As these difficult days have unfolded, you’ve also inspired us with stories of strength and resolve and sacrifice. We know that when danger arrived in the halls of Sandy Hook Elementary, the school’s staff did not flinch, they did not hesitate. Dawn Hochsprung and Mary Sherlach, Vicki Soto, Lauren Rousseau, Rachel Davino and Anne Marie Murphy — they responded as we all hope we might respond in such terrifying circumstances — with courage and with love, giving their lives to protect the children in their care.

We know that there were other teachers who barricaded themselves inside classrooms, and kept steady through it all, and reassured their students by saying “wait for the good guys, they’re coming;” “show me your smile.”

And we know that good guys came. The first responders who raced to the scene, helping to guide those in harm’s way to safety, and comfort those in need, holding at bay their own shock and trauma because they had a job to do, and others needed them more.

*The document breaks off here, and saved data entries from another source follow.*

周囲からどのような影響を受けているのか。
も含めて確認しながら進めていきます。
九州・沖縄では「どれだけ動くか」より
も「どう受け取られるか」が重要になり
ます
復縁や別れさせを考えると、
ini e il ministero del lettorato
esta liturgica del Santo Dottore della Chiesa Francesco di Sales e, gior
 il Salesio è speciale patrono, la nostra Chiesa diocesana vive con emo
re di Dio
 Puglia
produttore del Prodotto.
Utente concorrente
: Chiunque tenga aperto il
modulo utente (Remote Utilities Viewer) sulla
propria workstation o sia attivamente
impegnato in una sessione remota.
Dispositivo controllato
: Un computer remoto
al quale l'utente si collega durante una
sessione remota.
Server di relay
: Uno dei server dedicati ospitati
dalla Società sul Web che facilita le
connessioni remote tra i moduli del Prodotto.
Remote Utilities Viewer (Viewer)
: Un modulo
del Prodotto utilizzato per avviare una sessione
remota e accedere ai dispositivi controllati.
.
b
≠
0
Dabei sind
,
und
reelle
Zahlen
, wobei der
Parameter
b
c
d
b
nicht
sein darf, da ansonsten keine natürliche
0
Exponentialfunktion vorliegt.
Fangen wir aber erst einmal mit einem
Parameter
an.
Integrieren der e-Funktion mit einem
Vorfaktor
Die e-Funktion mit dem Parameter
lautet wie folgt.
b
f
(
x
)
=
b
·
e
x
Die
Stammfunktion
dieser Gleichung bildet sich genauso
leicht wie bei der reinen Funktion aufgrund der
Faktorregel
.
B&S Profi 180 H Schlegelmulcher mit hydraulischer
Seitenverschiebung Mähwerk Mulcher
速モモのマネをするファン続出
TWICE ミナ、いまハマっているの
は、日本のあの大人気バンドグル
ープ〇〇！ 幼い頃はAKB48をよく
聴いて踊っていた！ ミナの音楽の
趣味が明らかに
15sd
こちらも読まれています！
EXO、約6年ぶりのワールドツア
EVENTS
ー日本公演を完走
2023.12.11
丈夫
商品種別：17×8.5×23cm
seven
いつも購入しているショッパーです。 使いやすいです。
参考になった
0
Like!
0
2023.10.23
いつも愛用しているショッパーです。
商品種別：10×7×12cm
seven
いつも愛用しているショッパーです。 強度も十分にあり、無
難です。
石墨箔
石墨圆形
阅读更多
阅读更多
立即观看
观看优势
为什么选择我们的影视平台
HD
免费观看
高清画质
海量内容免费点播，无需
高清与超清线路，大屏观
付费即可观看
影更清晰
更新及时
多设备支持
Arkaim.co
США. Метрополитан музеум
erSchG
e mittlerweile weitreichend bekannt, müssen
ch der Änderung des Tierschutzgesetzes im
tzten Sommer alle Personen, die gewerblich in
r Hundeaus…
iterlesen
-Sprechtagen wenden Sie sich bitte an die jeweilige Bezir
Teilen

And then there were the scenes of the schoolchildren, helping one another, holding each other, dutifully following instructions in the way that young children sometimes do; one child even trying to encourage a grown-up by saying, “I know karate. So it’s okay. I’ll lead the way out.”

As a community, you’ve inspired us, Newtown. In the face of indescribable violence, in the face of unconscionable evil, you’ve looked out for each other, and you’ve cared for one another, and you’ve loved one another. This is how Newtown will be remembered. And with time, and God’s grace, that love will see you through.

But we, as a nation, we are left with some hard questions. Someone once described the joy and anxiety of parenthood as the equivalent of having your heart outside of your body all the time, walking around. With their very first cry, this most precious, vital part of ourselves — our child — is suddenly exposed to the world, to possible mishap or malice. And every parent knows there is nothing we will not do to shield our children from harm. And yet, we also know that with that child’s very first step, and each step after that, they are separating from us; that we won’t — that we can’t always be there for them. They’ll suffer sickness and setbacks and broken hearts and disappointments. And we learn that our most important job is to give them what they need to become self-reliant and capable and resilient, ready to face the world without fear.

And we know we can’t do this by ourselves. It comes as a shock at a certain point where you realize, no matter how much you love these kids, you can’t do it by yourself. That this job of keeping our children safe, and teaching them well, is something we can only do together, with the help of friends and neighbors, the help of a community, and the help of a nation. And in that way, we come to realize that we bear a responsibility for every child because we’re counting on everybody else to help look after ours; that we’re all parents; that they’re all our children.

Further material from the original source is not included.